With this further immersion comes a broadening of the John Wick mythos, which is surprising at first because, um, John Wick has a mythos? The bid for what seemed like a surprisingly fun one-off a couple years ago to turn into a feisty franchise includes a considerable expansion of how the hero’s world operates.
John is one of many assassins who can be assigned jobs they’re bound to obligate and he benefits from a wide circle of support that puts fancy tailors at his disposal and provides an armory from which each assassin can assemble an arsenal. There’s a luxurious hotel that’s considered neutral territory for all the assassins, meaning that warring factions that fall under the umbrella of this mysterious organization can try to kill each other anywhere but the hotel grounds.
All of these neat ideas are explored in some enjoyable sequences, but what’s most clever about the rules is that they essentially enforce a no-collateral-damage policy that shields the movie and its gun-toting denizens from any sort of moral reprehensibility.

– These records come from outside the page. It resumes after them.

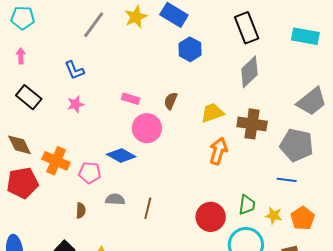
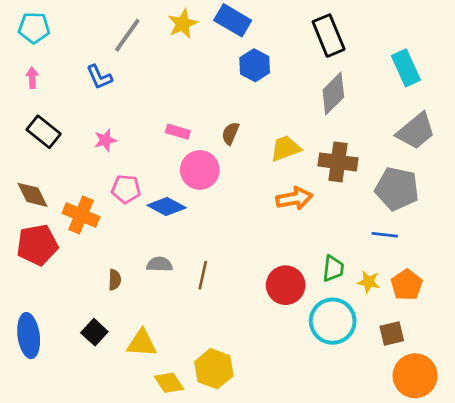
cyan rectangle: (305, 36) -> (406, 68), moved, turned 56
blue L-shape: (74, 70) -> (99, 77), moved
orange arrow: (218, 151) -> (294, 198), turned 64
pink pentagon: (90, 173) -> (126, 189), moved

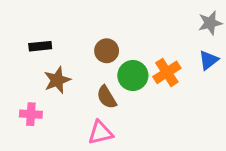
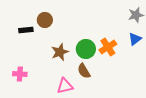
brown circle: (107, 51) -> (45, 20), moved
brown star: (57, 80) -> (60, 52), moved
brown semicircle: (107, 97) -> (84, 71), moved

While John spends most of the movie shooting at trained killers who are also shooting at him, often in crowded spaces, director Chad Stahelski makes abundantly clear that average citizens aren’t in danger.
Okay, sure, it’s ridiculous, but Stahelski is so good at shooting action sequences that this never becomes visually awkward or ethically murky. If you can accept that killers are going to kill killers and that’s just fine in this world of super-assassins who pay for services in gold doubloons, then you can at least enjoy the fact that no bystanders are going to be harmed in the making of their murderous mayhem.

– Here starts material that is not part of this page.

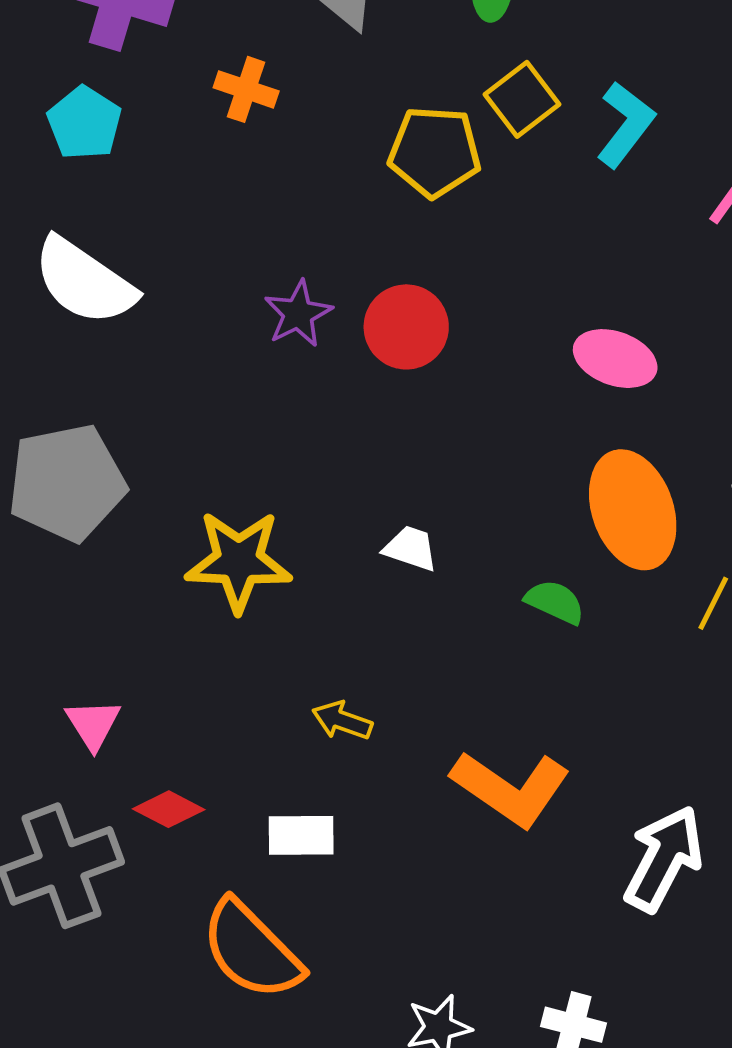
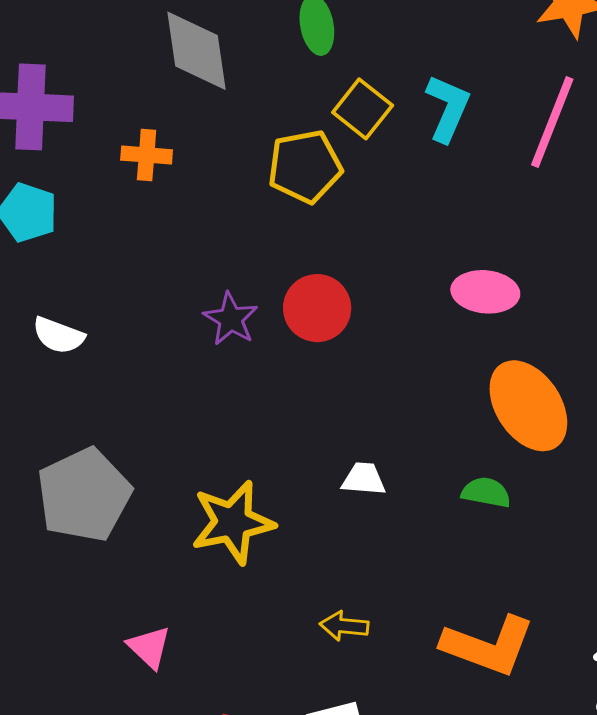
white semicircle: (84, 281) -> (58, 335), size x0.6
pink triangle: (93, 724) -> (149, 647), moved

What also works in John Wick Chapter 2’s favour is that Stahelski and screenwriter Derek Kolstad understand the action genre and the conventions of straight-forward shoot-em-up adventures so well that they recognize all the spaces available for formula tweaks. Too often these types of actioners hew so closely to the worn template that even the minor details in certain scenes become predictable, but Stahelski and Kolstad are clearly action movie fans fed up with heroes who play only by the rules. This leads to some memorable moments that work because they simply counter the usual clichés and additionally because Reeves sells them with gusto.
As limited a performer as he is, Reeves can really click with stoic hero types that speak in clipped dialogue and otherwise let their actions speak for themselves. He fits John Wick very comfortably, but also tightly, and he’s entirely vanquished the surfer bro attitude that has plagued much of his earlier work (or benefited it if we’re talking about the Bill and Ted movies). John never appears prepped to utter a single “Whoa” in the tradition of The Matrix’s Neo and he certainly wouldn’t feel compelled to say it if you asked.

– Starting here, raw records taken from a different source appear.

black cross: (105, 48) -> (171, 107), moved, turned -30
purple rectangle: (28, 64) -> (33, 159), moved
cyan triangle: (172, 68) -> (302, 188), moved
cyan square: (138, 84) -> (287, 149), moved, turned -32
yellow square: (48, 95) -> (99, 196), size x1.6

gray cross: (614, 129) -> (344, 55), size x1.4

Instead, he’s just a cool guy with simple motivation. All he wants is to go back to his quiet new life with his unnamed new dog, except that’s a tough goal to achieve when skilled marksmen keep shooting at you. It’s a testament to Reeves’ talent for these kinds of roles that his John Wick character has so entertainingly filled two action-packed movies with relative ease. Action heroes like this one are defined by the actor, since the script just provides sharpened edges around a cardboard cutout that a charismatic star has to colour with their personality.
Reeves gives John Wick a steely intensity and electric energy that is all his own, an actor who can only do so much, but has figured out how to do that limited amount very well. When combined with Kolstad’s world-building on the page and Stahelski’s stunningly confident set pieces on the screen, John Wick Chapter 2 is the kind of sequel that continually reminds its audience why it exists. There’s nothing wrong with being B when you look Awesome at the same time.